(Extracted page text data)
============

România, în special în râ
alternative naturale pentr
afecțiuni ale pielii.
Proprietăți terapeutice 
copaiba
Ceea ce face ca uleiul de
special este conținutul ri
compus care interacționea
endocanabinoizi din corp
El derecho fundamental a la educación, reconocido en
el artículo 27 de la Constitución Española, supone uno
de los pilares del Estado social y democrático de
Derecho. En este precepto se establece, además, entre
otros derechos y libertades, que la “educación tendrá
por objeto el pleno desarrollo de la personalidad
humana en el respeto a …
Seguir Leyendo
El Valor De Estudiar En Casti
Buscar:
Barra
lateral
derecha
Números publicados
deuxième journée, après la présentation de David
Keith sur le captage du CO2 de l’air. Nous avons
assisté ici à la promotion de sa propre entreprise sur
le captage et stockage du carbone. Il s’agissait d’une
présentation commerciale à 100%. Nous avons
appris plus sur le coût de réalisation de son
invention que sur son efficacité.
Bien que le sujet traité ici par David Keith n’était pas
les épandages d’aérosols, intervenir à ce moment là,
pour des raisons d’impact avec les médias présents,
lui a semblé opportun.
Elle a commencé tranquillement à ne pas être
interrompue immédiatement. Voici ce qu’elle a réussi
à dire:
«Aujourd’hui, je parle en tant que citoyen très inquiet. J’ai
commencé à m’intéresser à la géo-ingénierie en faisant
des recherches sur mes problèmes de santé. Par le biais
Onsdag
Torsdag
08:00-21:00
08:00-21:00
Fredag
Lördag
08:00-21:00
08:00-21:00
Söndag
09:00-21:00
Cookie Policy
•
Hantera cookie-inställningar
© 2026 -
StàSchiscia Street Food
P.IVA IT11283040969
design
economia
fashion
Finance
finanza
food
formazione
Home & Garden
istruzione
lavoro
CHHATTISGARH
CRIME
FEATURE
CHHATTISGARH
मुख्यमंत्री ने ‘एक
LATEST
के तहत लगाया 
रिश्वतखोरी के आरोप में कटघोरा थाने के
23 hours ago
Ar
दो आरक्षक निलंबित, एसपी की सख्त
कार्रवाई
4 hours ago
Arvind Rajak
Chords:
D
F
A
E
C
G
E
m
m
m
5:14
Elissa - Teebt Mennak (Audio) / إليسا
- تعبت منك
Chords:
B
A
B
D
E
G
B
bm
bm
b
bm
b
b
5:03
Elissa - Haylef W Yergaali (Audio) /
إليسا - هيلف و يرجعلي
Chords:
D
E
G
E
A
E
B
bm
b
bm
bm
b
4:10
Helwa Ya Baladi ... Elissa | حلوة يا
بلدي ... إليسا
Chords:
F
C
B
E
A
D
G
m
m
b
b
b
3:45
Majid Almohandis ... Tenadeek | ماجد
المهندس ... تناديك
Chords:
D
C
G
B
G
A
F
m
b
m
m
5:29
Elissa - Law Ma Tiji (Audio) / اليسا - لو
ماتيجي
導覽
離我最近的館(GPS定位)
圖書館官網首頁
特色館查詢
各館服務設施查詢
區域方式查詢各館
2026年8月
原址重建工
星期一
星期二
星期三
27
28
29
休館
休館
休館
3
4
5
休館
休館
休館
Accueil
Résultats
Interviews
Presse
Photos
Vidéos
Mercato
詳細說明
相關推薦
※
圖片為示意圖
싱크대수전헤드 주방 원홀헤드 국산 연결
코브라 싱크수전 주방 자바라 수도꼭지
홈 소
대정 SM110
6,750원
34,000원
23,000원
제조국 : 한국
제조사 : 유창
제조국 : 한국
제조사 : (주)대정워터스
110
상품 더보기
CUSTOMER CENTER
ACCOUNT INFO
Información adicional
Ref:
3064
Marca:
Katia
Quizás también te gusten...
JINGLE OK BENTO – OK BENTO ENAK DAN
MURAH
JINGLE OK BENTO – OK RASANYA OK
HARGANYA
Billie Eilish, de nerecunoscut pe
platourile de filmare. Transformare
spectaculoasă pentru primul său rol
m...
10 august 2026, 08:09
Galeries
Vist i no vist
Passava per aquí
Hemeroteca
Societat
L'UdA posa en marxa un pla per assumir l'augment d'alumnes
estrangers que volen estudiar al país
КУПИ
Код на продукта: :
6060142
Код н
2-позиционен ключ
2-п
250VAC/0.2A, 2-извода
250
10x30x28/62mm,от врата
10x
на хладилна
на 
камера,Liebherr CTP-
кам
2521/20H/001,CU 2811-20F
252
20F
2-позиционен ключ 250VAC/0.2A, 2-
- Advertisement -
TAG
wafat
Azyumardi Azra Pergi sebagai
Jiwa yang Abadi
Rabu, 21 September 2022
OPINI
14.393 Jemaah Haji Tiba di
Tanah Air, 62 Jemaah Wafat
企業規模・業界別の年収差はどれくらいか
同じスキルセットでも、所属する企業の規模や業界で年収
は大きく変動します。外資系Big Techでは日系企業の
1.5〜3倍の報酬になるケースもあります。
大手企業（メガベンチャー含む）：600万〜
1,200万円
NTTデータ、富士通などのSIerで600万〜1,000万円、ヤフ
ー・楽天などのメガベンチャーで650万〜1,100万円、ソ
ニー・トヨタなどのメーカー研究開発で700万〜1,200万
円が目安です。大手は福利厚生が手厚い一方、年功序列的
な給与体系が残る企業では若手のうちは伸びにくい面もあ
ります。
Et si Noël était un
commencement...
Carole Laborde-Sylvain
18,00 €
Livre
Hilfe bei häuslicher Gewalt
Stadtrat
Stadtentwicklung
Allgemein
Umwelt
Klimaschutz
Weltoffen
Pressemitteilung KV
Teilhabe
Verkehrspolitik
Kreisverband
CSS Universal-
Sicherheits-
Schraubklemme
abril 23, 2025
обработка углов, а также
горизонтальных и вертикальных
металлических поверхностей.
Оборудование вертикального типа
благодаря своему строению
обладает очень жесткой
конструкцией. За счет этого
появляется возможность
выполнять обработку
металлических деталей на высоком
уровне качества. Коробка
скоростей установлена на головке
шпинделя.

============

> _PROBLEM STATEMENT_:
State how many lines in the entries hold "captage". Nothing should come before or after the number.

> _TASK RESPONSE_:
2